A scientific understanding about how ecological and social systems work is critical if we are to know what to aim for in creating a sustainable future; a future that works for humans as a living biological species.

The Natural Step’s framework for strategic sustainable development (FSSD) provides four concrete principles to guide a creative process that can envision sustainable outcomes as part of a planning process aimed to arrive at a specific destination - sustainable activity for humans on Earth.

The principles quickly highlight that the current success model for our society has inherent design flaws that are placing our eco-systems, life-support systems and social systems under ever more strain. Using the Natural Step’s four principles we can see that:

  1. Our society is built around a reliance on digging up materials from the Earth’s crust that then are allowed to accumulate in the biosphere as polluting waste. This includes the atmospheric accumulation of carbon from fossil fuels, the atmospheric accumulation of hydrofluorocarbons from refrigerants and aerosols; and the accumulation of heavy metals in water and soils from various industrial processes and IT equipment such as computers and mobile phones.
  2. Our society produces and uses large numbers, over 100,000, of different synthetic chemicals which are also allowed to accumulate in the biosphere as polluting waste. Many of these chemical compounds are foreign to nature and do not easily break down. This includes pharmaceutical chemicals, like antibiotics, that accumulate in water, pesticides and insecticides that build up on water and soil systems and enter the human food-chain; and industrial chemicals used for plastics and mining.
  3. The growth of our society has relied upon consistently increasing its encroachment upon and alteration of natural and ecological systems. We dam rivers for power, or drain water from them for irrigation reducing the flow to a mere trickle. We have removed vast amounts of forests, over-fished the oceans, destroyed soil systems with mono-culture and intensive agricultural methods, and we have dramatically reduced the prevalence of wetland systems that purify water and control flooding.

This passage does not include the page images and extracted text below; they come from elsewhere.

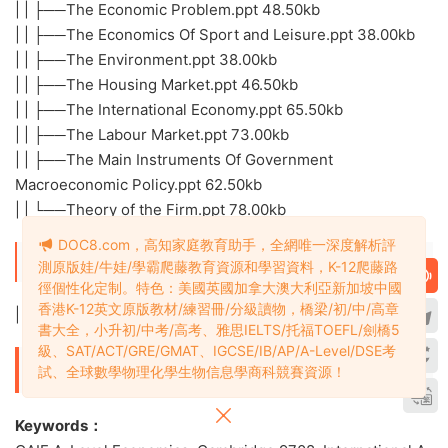
| | ├──The Economic Problem.ppt 48.50kb
| | ├──The Economics Of Sport and Leisure.ppt 38.00kb
| | ├──The Environment.ppt 38.00kb
| | ├──The Housing Market.ppt 46.50kb
| | ├──The International Economy.ppt 65.50kb
| | ├──The Labour Market.ppt 73.00kb
| | ├──The Main Instruments Of Government
Macroeconomic Policy.ppt 62.50kb
| | └──Theory of the Firm.ppt 78.00kb
DOC8.com，高知家庭教育助手，全網唯一深度解析評
└──CIE alevel經濟 大綱
測原版娃/牛娃/學霸爬藤教育資源和學習資料，K-12爬藤路
徑個性化定制。特色：美國英國加拿大澳大利亞新加坡中國
香港K-12英文原版教材/練習冊/分級讀物，橋梁/初/中/高章
| └──9708_y26-28_sy.pdf 707.97kb
書大全，小升初/中考/高考、雅思IELTS/托福TOEFL/劍橋5
級、SAT/ACT/GRE/GMAT、IGCSE/IB/AP/A-Level/DSE考
2、英文關鍵字及描述
試、全球數學物理化學生物信息學商科競賽資源！
Keywords：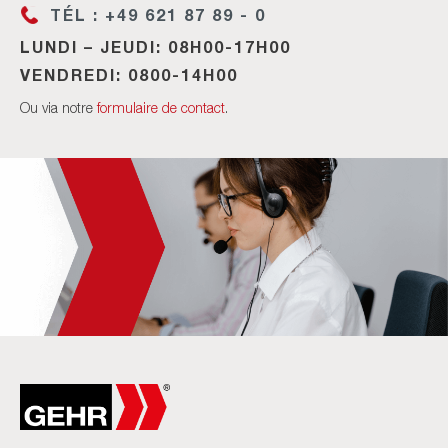
TÉL : +49 621 87 89 - 0
LUNDI – JEUDI: 08H00-17H00
VENDREDI: 0800-14H00
Ou via notre
formulaire de contact
.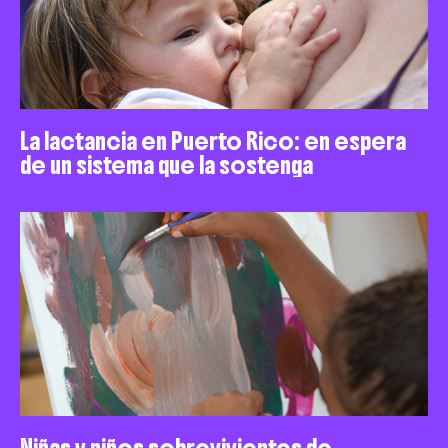
La lactancia en Puerto Rico: en espera
de un sistema que la sostenga
Niñas y niños sobrevivientes de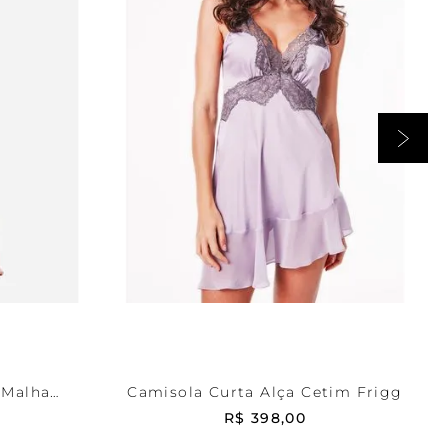
Lilás
P
RRINHO
ADICIONAR AO CARRINHO
 Malha
Camisola Curta Alça Cetim Frigg
R$
398
,
00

In the process the amount of biodiversity has plummeted, with species extinction now estimated to be up to 1,000 times the natural background rate. Many biologists believe we are now heading towards a man-made mass extinction event.
  4. The gap between rich and poor is now at epidemic proportions. A study by the World Institute for Development Economics Research at United Nations University reports that the richest 1% of adults alone owned 40% of global assets in the year 2000. And, the three richest people in the world possess more financial assets than the lowest 48 nations combined. Working conditions, pay rates and labour rights for many in the developing world, where much of the world’s manufacturing industry is based, are poor. Even in the rich countries, democratic processes and personal freedoms have been systematically eroded, largely under the auspices of national security and the war on terror. Working hours have generally increased, with many people having less time to spend with family or on recreation.